(SUPPLIED ENTRIES)

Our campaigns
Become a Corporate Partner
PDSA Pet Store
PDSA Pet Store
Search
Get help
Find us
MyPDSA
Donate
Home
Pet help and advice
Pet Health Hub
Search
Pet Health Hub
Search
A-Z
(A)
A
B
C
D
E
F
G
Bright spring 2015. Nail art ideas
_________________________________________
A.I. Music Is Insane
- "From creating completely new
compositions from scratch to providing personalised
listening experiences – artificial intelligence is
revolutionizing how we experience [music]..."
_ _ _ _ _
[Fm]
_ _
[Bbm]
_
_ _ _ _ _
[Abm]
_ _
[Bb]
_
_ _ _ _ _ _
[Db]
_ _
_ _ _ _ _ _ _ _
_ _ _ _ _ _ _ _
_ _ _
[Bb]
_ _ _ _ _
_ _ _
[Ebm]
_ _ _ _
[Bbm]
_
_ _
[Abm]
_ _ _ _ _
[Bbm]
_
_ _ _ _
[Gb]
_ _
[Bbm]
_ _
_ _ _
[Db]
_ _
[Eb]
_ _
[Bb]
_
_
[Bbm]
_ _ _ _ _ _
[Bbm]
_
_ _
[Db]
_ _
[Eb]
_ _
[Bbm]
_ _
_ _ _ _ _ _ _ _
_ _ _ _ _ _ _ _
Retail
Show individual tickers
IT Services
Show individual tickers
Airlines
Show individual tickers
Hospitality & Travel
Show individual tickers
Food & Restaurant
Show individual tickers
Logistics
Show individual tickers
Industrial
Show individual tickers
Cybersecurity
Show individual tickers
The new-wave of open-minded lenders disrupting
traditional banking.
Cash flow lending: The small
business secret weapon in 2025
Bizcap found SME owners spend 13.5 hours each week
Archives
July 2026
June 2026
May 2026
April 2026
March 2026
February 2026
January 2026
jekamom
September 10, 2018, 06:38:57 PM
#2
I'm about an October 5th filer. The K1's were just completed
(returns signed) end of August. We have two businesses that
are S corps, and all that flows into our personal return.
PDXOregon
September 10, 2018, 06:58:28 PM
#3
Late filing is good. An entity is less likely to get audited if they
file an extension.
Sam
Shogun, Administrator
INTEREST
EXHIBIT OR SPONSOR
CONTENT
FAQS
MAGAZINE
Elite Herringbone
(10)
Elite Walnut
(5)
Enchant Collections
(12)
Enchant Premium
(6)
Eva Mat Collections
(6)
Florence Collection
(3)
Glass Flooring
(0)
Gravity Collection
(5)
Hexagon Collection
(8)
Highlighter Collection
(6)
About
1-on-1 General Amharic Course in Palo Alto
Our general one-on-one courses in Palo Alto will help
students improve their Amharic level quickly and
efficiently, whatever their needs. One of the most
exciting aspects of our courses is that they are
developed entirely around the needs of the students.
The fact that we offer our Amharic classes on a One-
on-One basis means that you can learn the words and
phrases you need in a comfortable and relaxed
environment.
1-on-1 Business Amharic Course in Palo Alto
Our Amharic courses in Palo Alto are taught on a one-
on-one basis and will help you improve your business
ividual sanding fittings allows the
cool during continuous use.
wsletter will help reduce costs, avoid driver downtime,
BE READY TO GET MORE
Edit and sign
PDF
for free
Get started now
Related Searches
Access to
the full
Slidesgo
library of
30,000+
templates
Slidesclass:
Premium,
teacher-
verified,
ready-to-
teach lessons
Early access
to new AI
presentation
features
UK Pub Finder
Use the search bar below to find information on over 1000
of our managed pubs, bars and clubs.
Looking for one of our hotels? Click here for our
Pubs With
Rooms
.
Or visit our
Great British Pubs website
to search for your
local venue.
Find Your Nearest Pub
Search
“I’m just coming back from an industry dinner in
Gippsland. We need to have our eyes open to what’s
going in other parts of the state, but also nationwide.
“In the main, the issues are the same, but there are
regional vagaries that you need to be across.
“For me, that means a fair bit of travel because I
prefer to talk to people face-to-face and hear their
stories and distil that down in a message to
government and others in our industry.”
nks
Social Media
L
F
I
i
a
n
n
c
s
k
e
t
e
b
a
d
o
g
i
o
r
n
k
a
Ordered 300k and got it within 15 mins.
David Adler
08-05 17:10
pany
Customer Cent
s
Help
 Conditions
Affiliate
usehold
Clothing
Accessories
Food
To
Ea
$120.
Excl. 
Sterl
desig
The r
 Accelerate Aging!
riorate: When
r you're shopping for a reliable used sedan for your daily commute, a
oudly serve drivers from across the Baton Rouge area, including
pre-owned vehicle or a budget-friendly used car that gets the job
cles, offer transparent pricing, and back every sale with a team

(End SUPPLIED ENTRIES)

> _YOUR OBJECTIVE_: Using the listing above, pull out all lines that hold the word "industry".

> _TASK SOLUTION_:
“I’m just coming back from an industry dinner in
government and others in our industry.”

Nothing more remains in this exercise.